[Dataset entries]
= Beginning of Section =

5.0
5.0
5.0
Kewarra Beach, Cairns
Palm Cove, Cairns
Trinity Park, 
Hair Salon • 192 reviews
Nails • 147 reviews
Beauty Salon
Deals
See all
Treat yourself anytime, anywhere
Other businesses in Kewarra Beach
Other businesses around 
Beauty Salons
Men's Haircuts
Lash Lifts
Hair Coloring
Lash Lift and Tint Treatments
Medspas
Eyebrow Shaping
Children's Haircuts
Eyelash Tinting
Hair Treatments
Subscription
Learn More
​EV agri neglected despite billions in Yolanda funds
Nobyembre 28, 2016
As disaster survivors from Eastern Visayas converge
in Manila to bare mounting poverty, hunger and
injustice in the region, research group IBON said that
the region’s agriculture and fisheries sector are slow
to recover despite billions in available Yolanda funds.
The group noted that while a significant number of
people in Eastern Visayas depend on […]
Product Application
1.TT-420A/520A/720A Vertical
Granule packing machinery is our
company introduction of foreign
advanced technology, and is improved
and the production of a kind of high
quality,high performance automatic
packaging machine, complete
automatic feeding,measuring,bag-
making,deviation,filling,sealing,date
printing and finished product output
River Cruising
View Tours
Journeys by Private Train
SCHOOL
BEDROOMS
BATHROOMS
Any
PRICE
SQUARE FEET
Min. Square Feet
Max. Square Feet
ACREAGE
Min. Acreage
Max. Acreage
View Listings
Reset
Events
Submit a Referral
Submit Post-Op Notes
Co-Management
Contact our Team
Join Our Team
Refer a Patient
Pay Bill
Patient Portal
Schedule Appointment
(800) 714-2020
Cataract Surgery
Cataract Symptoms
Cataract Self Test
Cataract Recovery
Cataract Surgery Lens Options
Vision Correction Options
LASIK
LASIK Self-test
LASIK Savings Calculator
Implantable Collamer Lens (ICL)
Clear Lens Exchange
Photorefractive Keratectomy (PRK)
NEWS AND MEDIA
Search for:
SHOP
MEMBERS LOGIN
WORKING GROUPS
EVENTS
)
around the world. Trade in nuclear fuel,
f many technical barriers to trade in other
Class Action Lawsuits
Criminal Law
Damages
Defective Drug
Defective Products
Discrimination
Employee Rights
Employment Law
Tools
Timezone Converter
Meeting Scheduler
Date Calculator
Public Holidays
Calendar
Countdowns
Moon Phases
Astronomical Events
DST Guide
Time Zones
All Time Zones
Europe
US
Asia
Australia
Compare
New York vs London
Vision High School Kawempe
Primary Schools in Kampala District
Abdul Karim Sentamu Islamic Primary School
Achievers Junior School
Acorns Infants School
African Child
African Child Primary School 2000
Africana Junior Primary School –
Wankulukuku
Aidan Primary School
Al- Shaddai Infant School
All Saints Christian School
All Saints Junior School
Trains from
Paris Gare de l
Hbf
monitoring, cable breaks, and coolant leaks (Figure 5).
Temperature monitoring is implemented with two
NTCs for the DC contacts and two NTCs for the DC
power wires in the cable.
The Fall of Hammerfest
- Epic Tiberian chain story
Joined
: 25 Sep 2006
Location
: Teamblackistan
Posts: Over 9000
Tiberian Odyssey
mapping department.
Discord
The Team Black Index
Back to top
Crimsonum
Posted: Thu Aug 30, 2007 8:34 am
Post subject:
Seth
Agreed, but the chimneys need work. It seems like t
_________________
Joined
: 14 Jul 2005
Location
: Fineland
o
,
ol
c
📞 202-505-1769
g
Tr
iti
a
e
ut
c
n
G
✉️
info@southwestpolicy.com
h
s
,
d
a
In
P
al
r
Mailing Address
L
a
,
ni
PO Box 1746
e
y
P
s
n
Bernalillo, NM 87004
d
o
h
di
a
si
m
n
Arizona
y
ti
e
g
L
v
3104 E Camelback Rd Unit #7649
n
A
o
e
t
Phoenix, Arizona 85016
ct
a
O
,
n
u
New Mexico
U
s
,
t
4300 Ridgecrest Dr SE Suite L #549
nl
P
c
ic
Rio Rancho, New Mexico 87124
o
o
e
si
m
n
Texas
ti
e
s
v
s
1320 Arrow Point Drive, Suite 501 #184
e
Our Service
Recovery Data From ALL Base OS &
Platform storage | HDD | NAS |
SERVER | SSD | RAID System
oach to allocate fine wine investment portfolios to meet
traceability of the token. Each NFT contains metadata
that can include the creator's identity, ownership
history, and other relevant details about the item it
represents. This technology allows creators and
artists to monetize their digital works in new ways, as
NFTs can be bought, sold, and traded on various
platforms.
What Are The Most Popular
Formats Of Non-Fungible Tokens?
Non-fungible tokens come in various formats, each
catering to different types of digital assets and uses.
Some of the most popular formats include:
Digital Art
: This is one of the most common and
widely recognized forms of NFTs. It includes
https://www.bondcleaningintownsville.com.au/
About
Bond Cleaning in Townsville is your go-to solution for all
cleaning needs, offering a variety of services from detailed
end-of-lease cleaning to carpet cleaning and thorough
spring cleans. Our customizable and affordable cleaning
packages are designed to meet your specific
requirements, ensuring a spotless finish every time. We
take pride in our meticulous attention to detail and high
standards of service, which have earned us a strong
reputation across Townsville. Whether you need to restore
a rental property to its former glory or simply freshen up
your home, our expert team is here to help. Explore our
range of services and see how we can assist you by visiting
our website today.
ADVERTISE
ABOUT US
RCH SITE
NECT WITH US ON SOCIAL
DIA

= End of Section =

Take every line above where "funds" appears and copy it.

​EV agri neglected despite billions in Yolanda funds
to recover despite billions in available Yolanda funds.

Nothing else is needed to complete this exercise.